--- Dataset ---
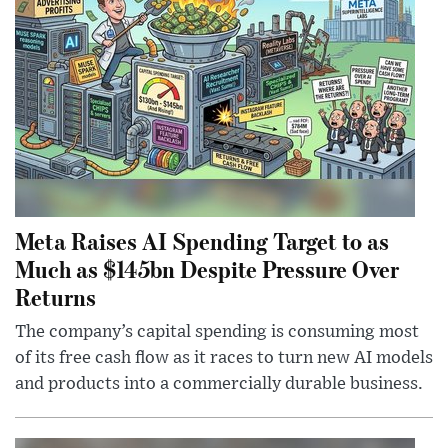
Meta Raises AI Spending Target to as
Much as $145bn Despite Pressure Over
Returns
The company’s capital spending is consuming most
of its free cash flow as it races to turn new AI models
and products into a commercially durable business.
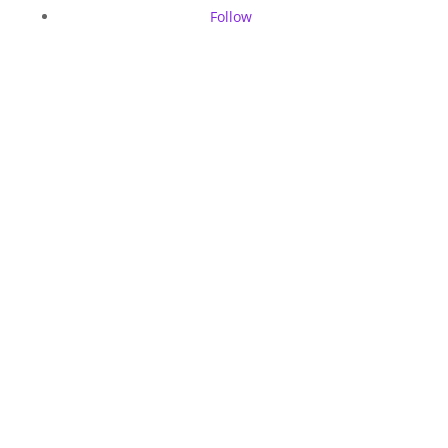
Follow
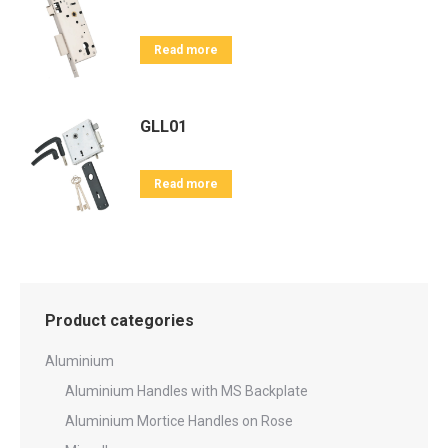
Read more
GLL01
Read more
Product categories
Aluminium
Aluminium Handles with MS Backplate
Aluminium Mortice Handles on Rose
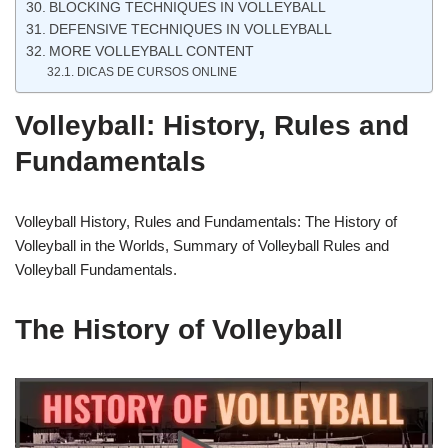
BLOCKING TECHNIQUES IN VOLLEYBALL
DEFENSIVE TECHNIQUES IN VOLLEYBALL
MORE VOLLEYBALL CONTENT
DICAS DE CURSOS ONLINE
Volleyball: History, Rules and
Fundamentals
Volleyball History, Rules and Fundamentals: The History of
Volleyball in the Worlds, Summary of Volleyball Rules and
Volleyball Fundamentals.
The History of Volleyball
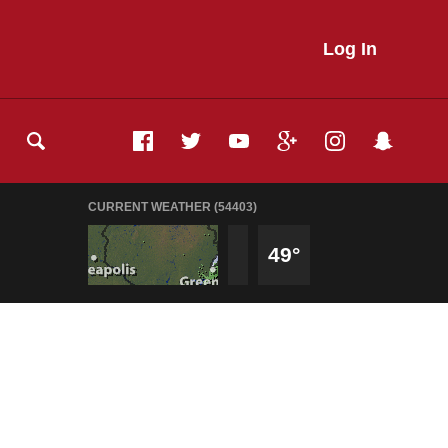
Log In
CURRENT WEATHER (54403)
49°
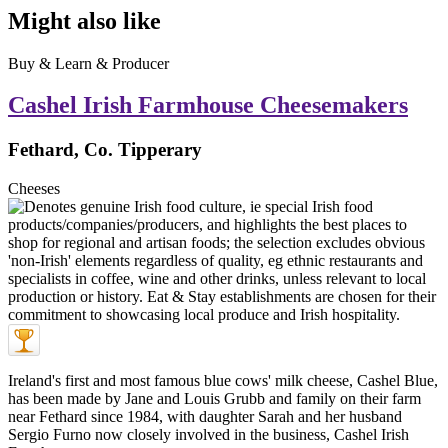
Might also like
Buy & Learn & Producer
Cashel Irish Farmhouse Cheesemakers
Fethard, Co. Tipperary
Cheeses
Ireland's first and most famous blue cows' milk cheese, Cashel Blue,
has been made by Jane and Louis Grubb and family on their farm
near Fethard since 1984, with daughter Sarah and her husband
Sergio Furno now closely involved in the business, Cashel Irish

--- How to complete this task ---
Lines of the listing above that contain the word "Fethard" should all be returned.

--- Solution below ---
Fethard, Co. Tipperary
near Fethard since 1984, with daughter Sarah and her husband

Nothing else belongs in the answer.